The subject of Nanako Hirose’s documentary Book-Paper-Scissors (つつんで、ひらいて, Tsutsunde, Hiraite), Nobuyoshi Kikuchi, is now in his 70s and over the last 40 years been one of Japan’s premier book designers. You could say that his is a dying art, at least we’re always hearing that traditional bookshops are struggling and e-books are on the rise (though the trend seems to have reversed in the last few years), but Kikuchi finds himself still very much in demand working with some of Japan’s biggest publishing houses as well as smaller indie endeavours producing more esoteric affairs such as poetry, philosophy, and religion. 

An old soul, Kikuchi frequents the same Showa-era kissaten he’s patronised for most of his working life the advent of which coincided with its opening, joking that he treats it almost as an extention of his office.

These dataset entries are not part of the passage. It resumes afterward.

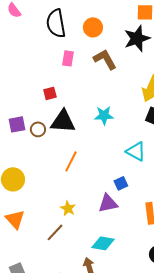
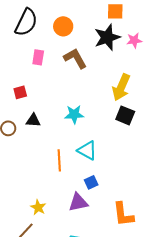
black semicircle: (56, 23) -> (26, 22), turned -144
black triangle: (63, 121) -> (33, 120), size x0.6
cyan triangle: (136, 151) -> (87, 150), moved
orange line: (71, 161) -> (59, 160), moved, turned -30

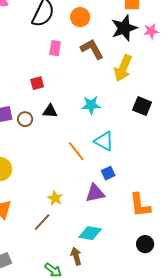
yellow arrow: (121, 87) -> (123, 68), moved
orange line: (59, 160) -> (76, 151), turned -35

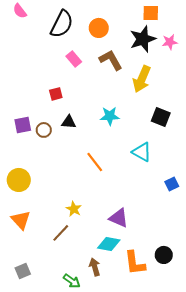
pink rectangle: (55, 48) -> (74, 59), turned -49
cyan triangle: (104, 141) -> (142, 152), moved
blue square: (108, 173) -> (172, 184), moved
purple triangle: (95, 193) -> (119, 218), moved, turned 35
orange L-shape: (140, 205) -> (135, 263), moved

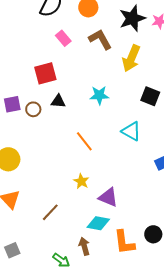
red square: (56, 94) -> (45, 73), size x1.6
yellow star: (74, 209) -> (81, 181), moved

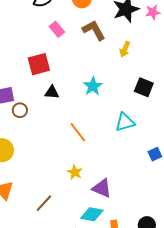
yellow arrow: (131, 58) -> (125, 49), size x0.6
cyan star: (99, 95) -> (93, 86), turned -30
brown circle: (33, 109) -> (20, 110), moved
cyan triangle: (131, 131) -> (125, 122), turned -45

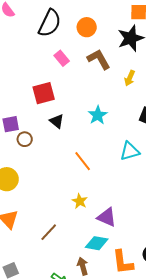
black triangle: (52, 92) -> (57, 121), turned 35

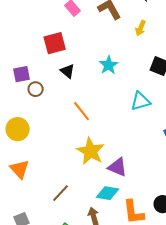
orange line: (83, 161) -> (82, 111), moved
yellow star: (80, 201) -> (91, 151), size x1.8
brown line: (49, 232) -> (61, 193), moved

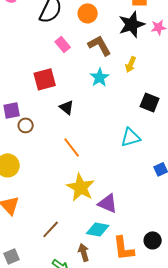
cyan star: (109, 65) -> (100, 77), moved
black triangle: (68, 71) -> (67, 107), moved

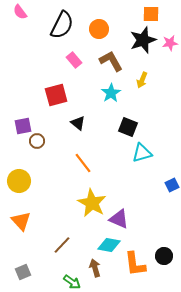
black square: (150, 102) -> (128, 127), moved

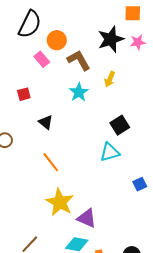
orange square: (151, 14) -> (133, 13), moved
orange circle: (99, 29) -> (57, 40), moved
red square: (56, 95) -> (24, 94), size x0.6
black square: (128, 127) -> (120, 125), moved, turned 36

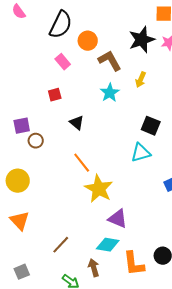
pink rectangle: (42, 59) -> (63, 62), moved
black square: (120, 125) -> (151, 126), turned -36
yellow star: (60, 202) -> (99, 189), moved

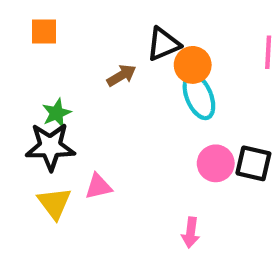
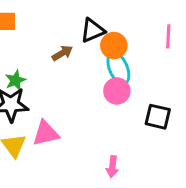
pink circle: (216, 163) -> (117, 91), moved
pink triangle: (98, 186) -> (46, 133), size x1.4

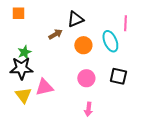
orange circle: (114, 46) -> (83, 45), moved
cyan ellipse: (118, 68) -> (110, 41), moved
pink circle: (117, 91) -> (86, 78), moved

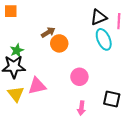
black triangle: (75, 19) -> (99, 17), moved
orange circle: (83, 45) -> (59, 43), moved
black square: (118, 76) -> (112, 99), moved

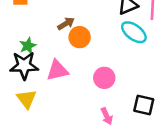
cyan ellipse: (104, 39) -> (134, 32), turned -30
pink triangle: (37, 86) -> (57, 70), moved
pink arrow: (81, 108) -> (107, 116), turned -32

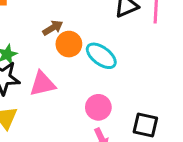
cyan ellipse: (134, 32) -> (101, 56), moved
pink circle: (104, 78) -> (98, 107), moved

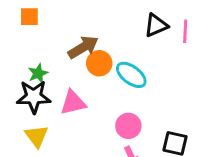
brown arrow: (53, 28) -> (83, 47), size x1.5

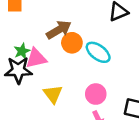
pink triangle: (73, 103) -> (36, 58), moved
yellow triangle: (37, 136) -> (53, 94), moved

He favours pour over coffee even at home where he pays close attention to the quality of the cup to enahance the flavour while playing records on a vintage windup gramophone. Which is all to say, he values the totality of experience above that of the essence. For him, words are living things which exist outside of human beings and the book is their physical body. 

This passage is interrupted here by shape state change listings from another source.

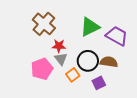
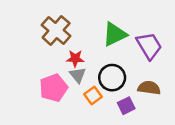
purple trapezoid: (117, 36) -> (149, 46), turned 30
brown semicircle: (109, 62) -> (149, 88), moved

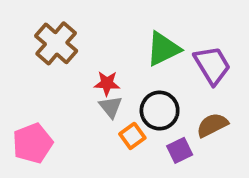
brown cross: (56, 30) -> (56, 43), moved
pink pentagon: (54, 88) -> (33, 143), moved
brown semicircle: (149, 88) -> (212, 125), turned -35

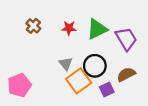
brown cross: (56, 43) -> (33, 26), size x0.6
red star: (107, 83) -> (69, 28), moved
orange square: (132, 136) -> (79, 81), size x1.6

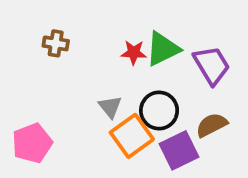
brown cross: (33, 26) -> (56, 43), turned -32
red star: (69, 28) -> (134, 52), moved
purple square: (107, 90) -> (179, 150), size x1.5

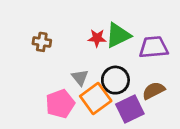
brown cross: (56, 43) -> (42, 42), moved
purple trapezoid: (212, 65) -> (154, 47), turned -64
pink pentagon: (32, 143) -> (60, 104), moved

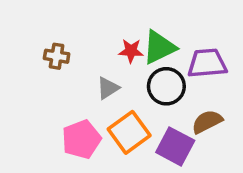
gray triangle: (80, 77) -> (108, 88), moved, turned 36
black circle: (115, 80) -> (166, 86), moved
purple square: (130, 109) -> (175, 146), turned -36

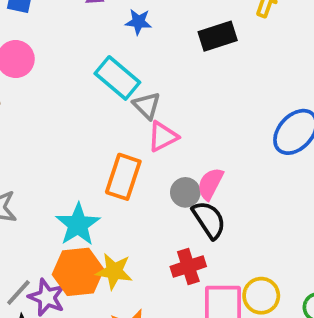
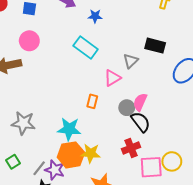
black rectangle: (218, 36) -> (155, 46), moved, turned 36
gray triangle: (147, 106) -> (131, 61), moved, turned 35
orange rectangle: (123, 177) -> (92, 101), size x0.6
cyan star: (78, 224) -> (69, 129), turned -30

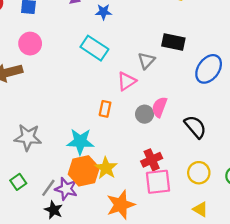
black semicircle: (141, 122) -> (195, 127), moved
yellow star: (91, 153) -> (106, 168), turned 30
pink square: (151, 167) -> (158, 182), moved

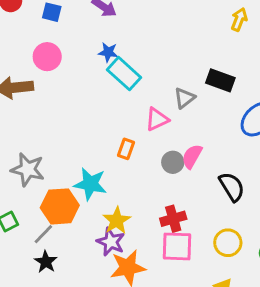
blue star: (103, 12) -> (108, 52), moved
orange hexagon: (84, 171) -> (60, 206), moved
purple star: (66, 189) -> (111, 242), moved

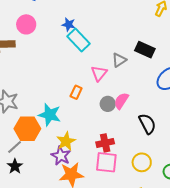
pink triangle: (157, 119) -> (99, 73), turned -30

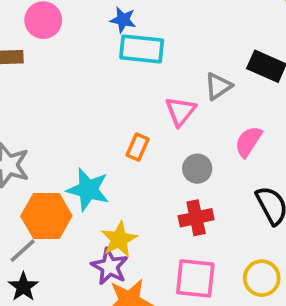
cyan rectangle: (79, 40) -> (142, 49), turned -40
pink semicircle: (121, 101) -> (248, 142), moved
red cross: (105, 143) -> (196, 218), moved

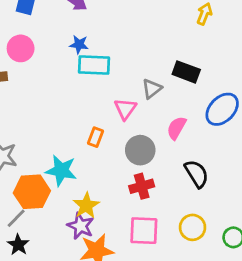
gray circle: (197, 169) -> (140, 150), size x1.4

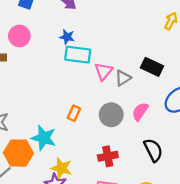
pink triangle: (125, 109) -> (103, 71), moved
gray circle: (140, 150) -> (111, 115), moved
yellow star: (86, 206) -> (61, 168), turned -30

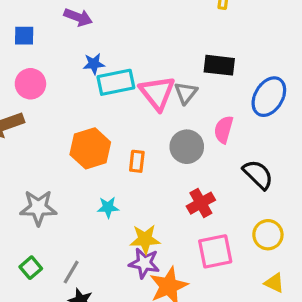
pink triangle: (103, 71) -> (157, 93), size x1.4
cyan star: (44, 138) -> (108, 207), size x0.6
orange hexagon: (18, 153) -> (90, 148), moved

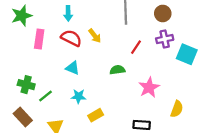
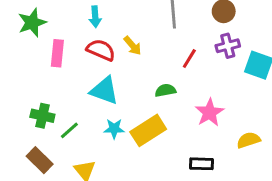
cyan triangle: (73, 68) -> (104, 91), size x1.5
yellow semicircle: (177, 109) -> (248, 140), turned -126
yellow rectangle: (96, 115) -> (148, 130), moved, size x1.6

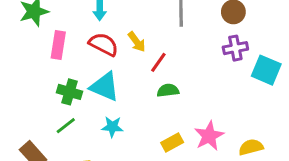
red line: (189, 59) -> (158, 62), moved
pink star: (209, 113) -> (209, 136), moved
green cross: (42, 116) -> (69, 92), moved
yellow rectangle: (148, 130) -> (172, 142), moved, size x0.6

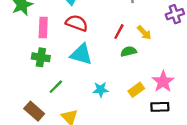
yellow arrow: (137, 42) -> (144, 33), moved
green cross: (69, 92) -> (41, 57), moved
cyan star: (112, 127) -> (101, 90), moved

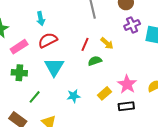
red semicircle: (77, 23) -> (48, 40), turned -42
pink rectangle: (43, 27) -> (19, 47), turned 60
cyan triangle: (81, 54) -> (54, 67), turned 50

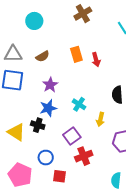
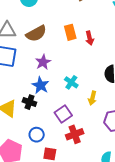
brown semicircle: (43, 56) -> (36, 33), size x1.5
blue star: (48, 108) -> (40, 85), turned -30

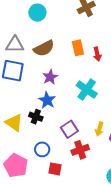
cyan cross: (71, 82) -> (87, 90), moved, size x1.5
yellow arrow: (92, 98) -> (99, 129), moved

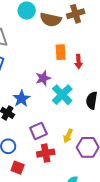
brown semicircle: (44, 48) -> (51, 20), moved, turned 30
purple star: (50, 77) -> (43, 78), moved

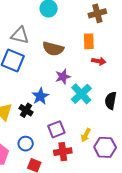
brown semicircle: (51, 20) -> (53, 49), moved
orange rectangle: (61, 52) -> (89, 41), moved
red arrow: (79, 62) -> (99, 61), turned -80

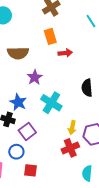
cyan cross: (81, 94) -> (51, 103), moved
purple square: (56, 129) -> (27, 131), moved
red cross: (63, 152) -> (70, 148), moved

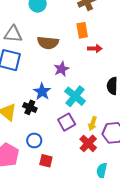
purple square: (27, 131) -> (67, 122), moved
red cross: (70, 148) -> (88, 143), turned -30

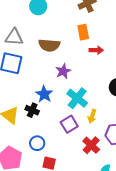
yellow arrow: (93, 124) -> (92, 116), moved

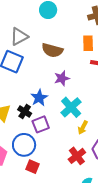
gray triangle: (14, 37) -> (19, 37), turned -42
purple square: (69, 124) -> (41, 124), moved
blue circle: (37, 143) -> (24, 145), size x1.5

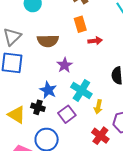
purple square: (41, 124) -> (67, 114), moved

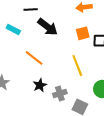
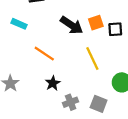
black arrow: (48, 27) -> (72, 25), moved
gray cross: (60, 94) -> (71, 102), moved

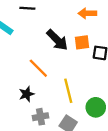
orange line: (44, 54) -> (38, 68), moved
yellow line: (92, 59) -> (68, 91), moved

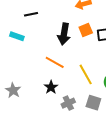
black arrow: (57, 40) -> (64, 34), turned 70

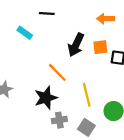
black star: (51, 87) -> (46, 98), size x1.5

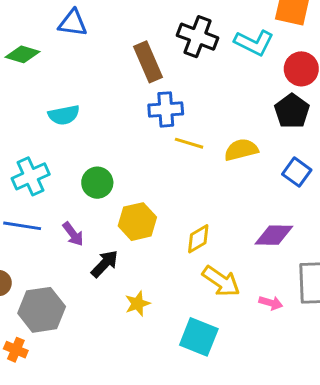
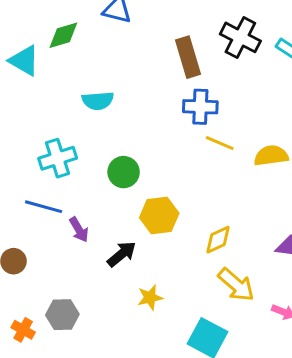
green diamond: (22, 54) -> (63, 35), turned -40
purple arrow: (73, 234) -> (79, 230), moved
gray hexagon: (42, 310) -> (62, 315), moved, size x0.7

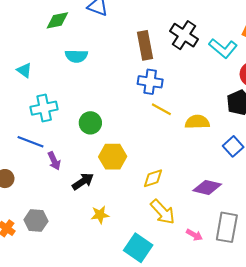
cyan triangle: (24, 61) -> (24, 70), moved, size x0.7
cyan semicircle: (98, 101) -> (76, 56), moved

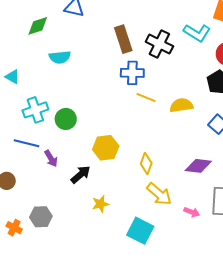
black cross: (184, 35) -> (159, 44), moved
green circle: (90, 123) -> (66, 119), moved
yellow diamond: (153, 178) -> (146, 163), turned -45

His approach is as much tactile as it is visual. He describes the feeling of the book in the hand, reminding us that this is an object intended to be held and read and that the design must contribute to the experience. In this case and others, the intention is sensual, Kikuchi wants the cover to mimic the texture of human skin. He selects his paper with the utmost care not only for its quality but its effect. When technology limits his first choice he finds another, but we are reminded once again that this is a dying medium in the need to conserve materials because this kind of paper is about to be discontinued by its manufacturer. 

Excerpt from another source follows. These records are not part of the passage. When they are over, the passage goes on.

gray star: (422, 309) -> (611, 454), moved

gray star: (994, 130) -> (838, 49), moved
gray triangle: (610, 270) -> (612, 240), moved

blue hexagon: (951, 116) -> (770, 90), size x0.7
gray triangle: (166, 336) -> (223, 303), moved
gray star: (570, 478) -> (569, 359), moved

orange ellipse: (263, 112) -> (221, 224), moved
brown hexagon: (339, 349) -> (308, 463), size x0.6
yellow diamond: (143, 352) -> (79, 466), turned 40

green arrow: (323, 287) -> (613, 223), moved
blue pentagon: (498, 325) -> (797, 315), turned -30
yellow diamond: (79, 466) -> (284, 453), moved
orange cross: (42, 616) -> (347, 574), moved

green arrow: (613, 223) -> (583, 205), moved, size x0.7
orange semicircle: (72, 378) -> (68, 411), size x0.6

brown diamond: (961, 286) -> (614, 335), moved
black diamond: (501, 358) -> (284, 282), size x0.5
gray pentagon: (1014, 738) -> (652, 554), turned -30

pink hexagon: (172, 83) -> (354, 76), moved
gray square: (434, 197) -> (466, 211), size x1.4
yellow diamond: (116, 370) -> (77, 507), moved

Kikuchi offers the fact that he has no successor as one reason he has no intention of retiring, but there are those coming up behind him such as a young man, Mitobe, who was inspired by one of Kikuchi’s books to become a book designer himself. Kikuchi’s own editor on a collected edition of his writings for magazines suggests that his aestheticism is in itself a kind of reaction to the death of print, whereas Mitobe suggests his generation is also operating in opposition. Design should be simple he admits, but his generation favours the elaborate. To contradict himself, he pulls out a book which has no jacket at all, its design is fused to the endpapers, prompting Hirose to ask from behind the camera what the point of the jacket is at all. And as for that, what about the ubiquitous obi which is attached to every book. Isn’t the band there for the soulless purposes of advertising and marketing? Does it too serve an aesthetic purpose or will the reader simply dispose of it as part of the wrapping?  

Even after so much success and a decades-long career, Kikuchi claims he has no real sense of accomplishment. He thought of literature as a tool for nurturing the mind but after so many books is more aware than ever of a sense of emptiness. In any case, he prefers to think of himself not as a “creator”, but as someone who “prepares” because his is an art which necessitates interraction. His design is for others, not for himself. He has no desire to retire, but is preparing to simply fade away, feeling a responsibility to create a space for the next generation while insisting that his is a connected existence, that it’s all about the people rather than the art. Will books survive? Who can say, but they are more than just words on a page and have their own vitality thanks in no short order to Kikuchi and his expansive artistry.


Book-Paper-Scissors is available to stream in Europe until June 14 as part of this year’s online Nippon Connection Film Festival.